Here is a few pics of the counter fo you. I left the round hand wheel on the R/T, but Im sure you get the general Idea. The handle comes around and trips the lever on the counter. The black knob on the LH side is to re-zero it.


----------



## arvidj (Mar 6, 2012)

Thanks for the pictures!!!


----------



## lockstocknbarrel (Mar 7, 2012)

Paul
Very Professional.
Regards Beagles


----------



## NevadaBlue (Apr 7, 2012)

Just curious why you didn't drill the original backing plate? I like the design, thanks for posting all the pics.


----------



## 8ntsane (Apr 8, 2012)

NevadaBlue said:


> Just curious why you didn't drill the original backing plate? I like the design, thanks for posting all the pics.



NevadaBlue

I choose the chuck adapter to do all the drilling for a few reasons. The lathe is a L-1 spindle mount, and those back plates are a fair bit of money to replace if things went wrong. The Chuck adapter is nothing more than a slice of steele that can be replaced, reproduced very easy. The Original is a cast iron piece, and didnt want to risk weakening it ethier.

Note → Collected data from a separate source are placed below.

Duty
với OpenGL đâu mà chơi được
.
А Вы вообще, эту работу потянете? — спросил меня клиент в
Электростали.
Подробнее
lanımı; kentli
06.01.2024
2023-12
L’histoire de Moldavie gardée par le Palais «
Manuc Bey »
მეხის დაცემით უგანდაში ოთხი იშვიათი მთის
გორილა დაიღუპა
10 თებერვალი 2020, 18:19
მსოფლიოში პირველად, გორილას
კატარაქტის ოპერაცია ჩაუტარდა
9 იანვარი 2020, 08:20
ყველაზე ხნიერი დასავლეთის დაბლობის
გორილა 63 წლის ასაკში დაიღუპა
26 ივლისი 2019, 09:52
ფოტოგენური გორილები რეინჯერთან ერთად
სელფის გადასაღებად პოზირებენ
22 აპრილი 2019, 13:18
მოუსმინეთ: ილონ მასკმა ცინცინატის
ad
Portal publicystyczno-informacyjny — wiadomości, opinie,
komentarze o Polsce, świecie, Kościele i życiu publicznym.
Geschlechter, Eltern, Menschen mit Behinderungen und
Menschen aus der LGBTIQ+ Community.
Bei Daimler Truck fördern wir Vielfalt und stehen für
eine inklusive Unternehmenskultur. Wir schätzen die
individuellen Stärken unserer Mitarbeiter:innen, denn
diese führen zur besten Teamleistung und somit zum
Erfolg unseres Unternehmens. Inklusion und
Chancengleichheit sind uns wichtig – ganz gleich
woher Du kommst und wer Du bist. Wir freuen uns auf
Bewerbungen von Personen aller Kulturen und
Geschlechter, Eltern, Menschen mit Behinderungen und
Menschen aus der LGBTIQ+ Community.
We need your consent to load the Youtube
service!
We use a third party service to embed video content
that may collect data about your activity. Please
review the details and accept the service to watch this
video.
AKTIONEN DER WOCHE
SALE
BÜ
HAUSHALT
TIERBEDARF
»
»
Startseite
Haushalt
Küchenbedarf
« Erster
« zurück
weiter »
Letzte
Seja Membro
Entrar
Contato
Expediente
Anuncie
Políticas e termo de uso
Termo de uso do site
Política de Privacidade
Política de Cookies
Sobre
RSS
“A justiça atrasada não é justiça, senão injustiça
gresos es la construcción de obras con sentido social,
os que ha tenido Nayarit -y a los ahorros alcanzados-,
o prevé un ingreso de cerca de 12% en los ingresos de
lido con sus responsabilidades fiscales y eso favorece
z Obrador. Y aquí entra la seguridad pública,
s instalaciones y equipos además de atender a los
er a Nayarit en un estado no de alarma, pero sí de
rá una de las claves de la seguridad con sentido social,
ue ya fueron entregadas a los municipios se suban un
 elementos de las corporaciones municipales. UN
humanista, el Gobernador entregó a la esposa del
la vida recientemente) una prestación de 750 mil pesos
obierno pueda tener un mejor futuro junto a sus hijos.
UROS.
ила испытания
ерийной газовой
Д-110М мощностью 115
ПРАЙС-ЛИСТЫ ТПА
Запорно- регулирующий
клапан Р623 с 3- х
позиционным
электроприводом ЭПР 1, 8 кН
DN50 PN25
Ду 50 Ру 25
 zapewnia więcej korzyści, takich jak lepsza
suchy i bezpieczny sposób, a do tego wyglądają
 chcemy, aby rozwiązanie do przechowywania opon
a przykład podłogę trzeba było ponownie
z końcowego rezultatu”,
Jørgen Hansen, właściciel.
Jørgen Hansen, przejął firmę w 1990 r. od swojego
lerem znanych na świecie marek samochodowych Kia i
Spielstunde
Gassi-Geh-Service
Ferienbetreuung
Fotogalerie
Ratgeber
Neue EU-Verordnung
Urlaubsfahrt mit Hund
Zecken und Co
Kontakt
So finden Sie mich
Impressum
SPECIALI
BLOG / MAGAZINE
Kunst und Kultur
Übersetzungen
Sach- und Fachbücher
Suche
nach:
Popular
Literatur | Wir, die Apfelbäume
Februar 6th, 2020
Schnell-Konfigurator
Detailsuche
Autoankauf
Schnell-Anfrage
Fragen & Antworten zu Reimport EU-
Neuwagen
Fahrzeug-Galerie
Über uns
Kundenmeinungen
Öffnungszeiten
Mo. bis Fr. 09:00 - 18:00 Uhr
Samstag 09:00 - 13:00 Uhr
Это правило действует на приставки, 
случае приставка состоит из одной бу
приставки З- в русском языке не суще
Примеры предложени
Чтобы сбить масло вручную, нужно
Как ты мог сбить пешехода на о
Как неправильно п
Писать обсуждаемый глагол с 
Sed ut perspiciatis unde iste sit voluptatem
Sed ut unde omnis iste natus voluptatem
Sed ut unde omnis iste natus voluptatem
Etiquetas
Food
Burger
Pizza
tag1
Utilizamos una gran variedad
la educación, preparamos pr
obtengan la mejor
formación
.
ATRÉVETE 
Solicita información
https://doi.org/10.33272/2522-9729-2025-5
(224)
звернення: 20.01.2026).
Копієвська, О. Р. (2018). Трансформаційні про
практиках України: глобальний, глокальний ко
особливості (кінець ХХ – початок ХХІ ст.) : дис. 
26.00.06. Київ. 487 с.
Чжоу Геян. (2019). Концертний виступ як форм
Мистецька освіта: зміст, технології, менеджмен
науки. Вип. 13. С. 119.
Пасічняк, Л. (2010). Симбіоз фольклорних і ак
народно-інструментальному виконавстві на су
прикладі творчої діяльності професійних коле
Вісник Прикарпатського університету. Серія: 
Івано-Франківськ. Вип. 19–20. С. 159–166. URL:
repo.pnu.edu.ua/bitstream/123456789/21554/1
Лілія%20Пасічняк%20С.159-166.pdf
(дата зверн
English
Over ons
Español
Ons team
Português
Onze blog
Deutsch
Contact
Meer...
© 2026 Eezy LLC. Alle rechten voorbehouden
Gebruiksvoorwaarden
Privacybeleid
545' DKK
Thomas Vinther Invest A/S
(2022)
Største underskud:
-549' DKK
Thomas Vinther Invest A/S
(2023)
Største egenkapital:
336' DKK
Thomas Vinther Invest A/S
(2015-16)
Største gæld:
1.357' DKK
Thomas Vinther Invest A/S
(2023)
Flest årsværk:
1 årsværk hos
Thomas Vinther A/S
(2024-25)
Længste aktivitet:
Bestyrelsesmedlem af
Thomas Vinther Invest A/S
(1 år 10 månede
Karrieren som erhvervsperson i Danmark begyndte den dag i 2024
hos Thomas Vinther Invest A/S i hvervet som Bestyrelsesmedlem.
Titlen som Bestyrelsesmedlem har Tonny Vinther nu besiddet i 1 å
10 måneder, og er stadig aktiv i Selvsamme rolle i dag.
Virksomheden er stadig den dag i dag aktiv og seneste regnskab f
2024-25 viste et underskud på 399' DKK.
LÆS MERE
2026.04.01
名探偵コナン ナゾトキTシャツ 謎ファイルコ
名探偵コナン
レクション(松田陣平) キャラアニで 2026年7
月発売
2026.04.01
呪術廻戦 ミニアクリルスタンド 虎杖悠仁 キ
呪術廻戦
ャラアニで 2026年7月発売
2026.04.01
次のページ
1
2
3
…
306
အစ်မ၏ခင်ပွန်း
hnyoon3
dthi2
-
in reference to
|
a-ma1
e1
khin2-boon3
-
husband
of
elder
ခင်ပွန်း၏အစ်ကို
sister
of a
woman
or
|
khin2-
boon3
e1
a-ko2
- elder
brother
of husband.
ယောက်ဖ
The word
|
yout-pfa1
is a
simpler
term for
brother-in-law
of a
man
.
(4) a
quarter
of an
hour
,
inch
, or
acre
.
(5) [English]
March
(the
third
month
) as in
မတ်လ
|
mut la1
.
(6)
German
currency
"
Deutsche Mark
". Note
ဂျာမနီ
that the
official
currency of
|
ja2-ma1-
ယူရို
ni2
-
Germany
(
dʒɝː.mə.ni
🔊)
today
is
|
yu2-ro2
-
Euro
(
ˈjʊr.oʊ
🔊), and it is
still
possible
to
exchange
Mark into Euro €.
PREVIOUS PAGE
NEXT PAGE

I have have several chucks that adapt to that same L-1  spindle mounted plate, rangeing from 5 in to 12 inch, and that part I perferred to keep it in original condition. The adapter plates allso allow me to use these chucks on my 12 inch, 6-slot rotary table. The one you see pictured is a 8 inch adapter, with 60 holes. Im currently working on a 10 inch adaper with 72 holes.


----------



## NevadaBlue (Apr 8, 2012)

Thanks Paul, you do beautiful work. 
Ken


----------



## barrys (Sep 17, 2012)

Beautiful work all around.  What a nice design.  Where did you get that little black retractable spring plunger that you use as the indexing pin? I can't find anything like that after way too much google searching.


----------



## jumps4 (Sep 18, 2012)

really nice work and a good idea. I have seen them added to the rear but this was simple and easy to operate.
steve


----------



## 8ntsane (Sep 18, 2012)

Steve

I have both the chuck mounted as shown, and also the LH end of the spindle aswell. I think if you google up spindle indexer, there is a few places that sell a kit of sorts. Could save some work.

Also, for those with a interest in this, if you search up McRuff, a member here, he has posted his spindle indexer some time back, and if I remember right, he even made his own index plates.

Very handy bit of tooling to add to any lathe. Also along with these, the toolpost driller is a great addition too.

A quick google search found this.
http://www.cartertools.com/cipk.html


----------